20 hours ago, ZeroByte said:
And as @BruceMcF points out - having to switch RAM banks during a block copy operation is of negligible impact. You'd just need to build the DMA controller to know about the banking structure and issue the appropriate bank swap writes and update its src/dst pointers accordingly.
Since I am "imagining doing" the REU, I certainly was NOT having the DMA controller know ANYTHING about banking structure ... I was having the CPU handle that.
So, one register has the chunk size control, maybe the control register, maybe another. The control register has whatever is has, but the readable bit 0 is "start" when set to 1, remains 1 for the operation (which doesn't matter because the CPU is asleep), and goes to 0 when completed. Point the REU address to the source, the target address to $A000. The bank is in A and the number of chunks is in X. Y is transient. "0" in X implies a count of 256.
PASTEBANK: LDY $0 : PHY : STA $0 : LDA REUCONTROL : ORA #1 : - STA REUCONTROL : DEX : BNE - : PLA : STA $0 : RTS
My Interrupt code has to not change the bank without storing it, but the longest an interrupt has to wait is 35 cycles, because in effect STA REUCONTROL is a 35 clock cycle instruction that copies 32 bytes.
The overhead is 8 clocks on top of 32, so 25% overhead. If you want lower overhead, make the chunk bigger. At 128 byte chunks, it's 6.3% overhead. At 256 byte chunks, it's 3.2% overhead. So I don't see any particular reason why it would ever need to be bigger than 128 byte chunks ... making that a loop adds 3 bytes to multiply the block moved by up to 256, so a maximum 128 chunk covers 32K, where the maximum Bank move is 8K before time to increment the bank register.
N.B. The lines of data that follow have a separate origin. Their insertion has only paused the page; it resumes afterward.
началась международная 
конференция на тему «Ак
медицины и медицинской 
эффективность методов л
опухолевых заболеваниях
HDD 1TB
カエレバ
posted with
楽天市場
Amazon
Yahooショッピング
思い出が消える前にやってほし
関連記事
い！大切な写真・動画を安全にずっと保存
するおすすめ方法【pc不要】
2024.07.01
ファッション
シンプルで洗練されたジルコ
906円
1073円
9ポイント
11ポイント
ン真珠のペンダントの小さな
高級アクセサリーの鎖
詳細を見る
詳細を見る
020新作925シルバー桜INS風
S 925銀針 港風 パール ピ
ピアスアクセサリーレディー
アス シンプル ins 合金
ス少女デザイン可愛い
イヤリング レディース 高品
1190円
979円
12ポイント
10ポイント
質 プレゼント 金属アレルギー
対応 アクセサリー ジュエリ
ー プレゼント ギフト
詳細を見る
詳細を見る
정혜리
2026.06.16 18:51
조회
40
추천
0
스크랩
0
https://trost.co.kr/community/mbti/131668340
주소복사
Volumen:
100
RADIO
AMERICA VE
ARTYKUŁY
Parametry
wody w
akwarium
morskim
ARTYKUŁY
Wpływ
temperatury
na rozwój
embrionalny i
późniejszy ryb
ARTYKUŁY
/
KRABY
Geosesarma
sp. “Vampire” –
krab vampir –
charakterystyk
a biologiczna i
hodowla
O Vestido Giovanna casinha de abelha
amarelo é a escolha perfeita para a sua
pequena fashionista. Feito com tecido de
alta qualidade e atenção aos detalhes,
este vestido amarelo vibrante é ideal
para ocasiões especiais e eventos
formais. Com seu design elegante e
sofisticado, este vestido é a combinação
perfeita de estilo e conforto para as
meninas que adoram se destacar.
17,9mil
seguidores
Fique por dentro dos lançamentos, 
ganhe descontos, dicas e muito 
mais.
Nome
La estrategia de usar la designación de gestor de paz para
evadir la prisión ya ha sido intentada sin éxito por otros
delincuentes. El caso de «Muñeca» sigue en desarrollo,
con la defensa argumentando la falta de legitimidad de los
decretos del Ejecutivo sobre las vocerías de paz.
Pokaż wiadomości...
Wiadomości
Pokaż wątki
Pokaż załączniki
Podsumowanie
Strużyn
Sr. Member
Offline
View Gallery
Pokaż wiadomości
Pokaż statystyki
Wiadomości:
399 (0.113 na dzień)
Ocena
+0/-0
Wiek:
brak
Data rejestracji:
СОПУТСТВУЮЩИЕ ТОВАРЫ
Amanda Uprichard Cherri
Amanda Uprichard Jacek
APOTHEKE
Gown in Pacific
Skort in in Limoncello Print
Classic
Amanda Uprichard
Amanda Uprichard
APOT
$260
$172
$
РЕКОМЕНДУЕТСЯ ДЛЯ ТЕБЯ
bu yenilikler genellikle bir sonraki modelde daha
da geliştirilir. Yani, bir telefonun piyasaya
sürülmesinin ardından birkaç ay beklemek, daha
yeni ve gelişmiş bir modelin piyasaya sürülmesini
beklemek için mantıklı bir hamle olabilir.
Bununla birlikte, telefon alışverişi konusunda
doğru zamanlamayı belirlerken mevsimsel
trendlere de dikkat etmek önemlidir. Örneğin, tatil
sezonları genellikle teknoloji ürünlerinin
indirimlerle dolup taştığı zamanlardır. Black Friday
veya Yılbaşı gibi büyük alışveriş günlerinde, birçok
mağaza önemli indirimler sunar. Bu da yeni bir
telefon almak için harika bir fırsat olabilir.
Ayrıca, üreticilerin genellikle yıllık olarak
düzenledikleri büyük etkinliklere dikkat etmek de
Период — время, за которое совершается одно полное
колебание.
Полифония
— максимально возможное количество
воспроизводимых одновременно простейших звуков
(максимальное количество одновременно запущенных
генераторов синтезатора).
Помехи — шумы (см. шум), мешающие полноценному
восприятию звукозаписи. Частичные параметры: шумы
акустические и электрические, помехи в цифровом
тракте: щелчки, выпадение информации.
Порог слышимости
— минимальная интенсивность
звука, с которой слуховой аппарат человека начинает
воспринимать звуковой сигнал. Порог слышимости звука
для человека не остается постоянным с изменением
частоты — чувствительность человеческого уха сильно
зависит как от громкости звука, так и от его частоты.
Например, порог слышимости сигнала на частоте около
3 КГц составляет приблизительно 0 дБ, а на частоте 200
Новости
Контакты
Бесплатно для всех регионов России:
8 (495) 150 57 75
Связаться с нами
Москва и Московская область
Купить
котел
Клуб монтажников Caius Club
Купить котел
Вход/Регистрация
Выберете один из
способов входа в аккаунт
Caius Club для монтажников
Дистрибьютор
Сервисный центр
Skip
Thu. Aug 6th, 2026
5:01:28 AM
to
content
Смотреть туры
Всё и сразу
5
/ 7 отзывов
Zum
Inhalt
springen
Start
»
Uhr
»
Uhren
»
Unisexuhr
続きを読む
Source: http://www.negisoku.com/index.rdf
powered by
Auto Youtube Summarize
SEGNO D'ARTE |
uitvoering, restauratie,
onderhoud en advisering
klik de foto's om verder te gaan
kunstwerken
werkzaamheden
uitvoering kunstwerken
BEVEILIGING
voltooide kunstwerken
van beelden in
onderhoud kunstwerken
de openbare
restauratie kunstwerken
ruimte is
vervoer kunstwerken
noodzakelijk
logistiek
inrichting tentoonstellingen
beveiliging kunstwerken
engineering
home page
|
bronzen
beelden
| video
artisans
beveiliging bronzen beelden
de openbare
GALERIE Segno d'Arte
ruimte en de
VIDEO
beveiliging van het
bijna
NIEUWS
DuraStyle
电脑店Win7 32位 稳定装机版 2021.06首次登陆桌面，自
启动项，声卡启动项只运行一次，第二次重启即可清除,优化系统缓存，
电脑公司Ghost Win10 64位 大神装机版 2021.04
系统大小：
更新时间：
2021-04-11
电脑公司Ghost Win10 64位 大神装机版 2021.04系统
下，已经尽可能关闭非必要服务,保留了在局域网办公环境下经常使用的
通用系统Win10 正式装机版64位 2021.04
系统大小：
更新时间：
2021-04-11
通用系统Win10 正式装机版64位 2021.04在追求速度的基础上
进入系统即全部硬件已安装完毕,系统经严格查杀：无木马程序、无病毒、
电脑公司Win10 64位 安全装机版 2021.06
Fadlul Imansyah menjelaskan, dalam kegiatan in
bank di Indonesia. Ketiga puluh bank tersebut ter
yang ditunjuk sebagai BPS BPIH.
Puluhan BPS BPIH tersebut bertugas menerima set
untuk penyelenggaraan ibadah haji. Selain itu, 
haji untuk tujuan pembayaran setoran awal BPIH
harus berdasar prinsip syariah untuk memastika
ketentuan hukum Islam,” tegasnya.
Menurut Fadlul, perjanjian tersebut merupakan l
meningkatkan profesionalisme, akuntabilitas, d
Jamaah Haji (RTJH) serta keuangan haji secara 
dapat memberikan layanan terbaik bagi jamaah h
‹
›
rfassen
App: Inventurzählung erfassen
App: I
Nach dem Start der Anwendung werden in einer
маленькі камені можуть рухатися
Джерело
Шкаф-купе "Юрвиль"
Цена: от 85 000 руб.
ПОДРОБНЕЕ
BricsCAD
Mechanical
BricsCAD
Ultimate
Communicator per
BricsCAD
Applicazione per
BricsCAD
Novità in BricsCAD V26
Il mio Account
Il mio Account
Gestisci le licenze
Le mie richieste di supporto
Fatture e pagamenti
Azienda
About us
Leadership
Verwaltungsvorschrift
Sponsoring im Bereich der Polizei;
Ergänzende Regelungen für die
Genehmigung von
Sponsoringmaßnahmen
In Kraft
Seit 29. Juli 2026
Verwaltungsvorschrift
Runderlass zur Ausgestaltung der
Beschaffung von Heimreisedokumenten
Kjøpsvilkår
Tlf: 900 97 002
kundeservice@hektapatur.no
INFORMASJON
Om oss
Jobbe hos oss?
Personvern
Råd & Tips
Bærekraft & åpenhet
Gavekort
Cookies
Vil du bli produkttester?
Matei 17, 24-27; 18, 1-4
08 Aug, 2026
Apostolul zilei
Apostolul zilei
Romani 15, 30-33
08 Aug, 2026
In the above, if interrupts can touch transient zero page API space and this is rommable code so I can't just store after this routine, I can have 128 byte chunks, if I am not worried about interrupt lagginess, X will have 64 in it, and Y can say have many blocks:
PASTEBANKS: SEI : STA $20 : LDA $0 : PHA : LDA $20 : CLI : STA $0 : LDA REUCONTROL : ORA #1 : PHX : -- PHX : PLX : - STA REUCONTROL : DEX : BNE - : INC $0 : DEY : BNE -- : PLX : PLA : STA $0 RTS
(Unless I have the meaning of SEI and CLI reversed ... it's been over 40 years) ... A power of two chunk size is 0 for 1 byte through to 7 for 128 bytes, so three bits in the REUCONTROL register for chunk size. 1 bit for increment target versus stable target, 1 bit for direction (copy into REU, paste into CX16) ... we still have two bits in the REU control register. Two bytes for CX16 address, three bytes for REU address If we have a 512K SRAM in the REU, and plenty of room for expansion if people decide they want bigger ones.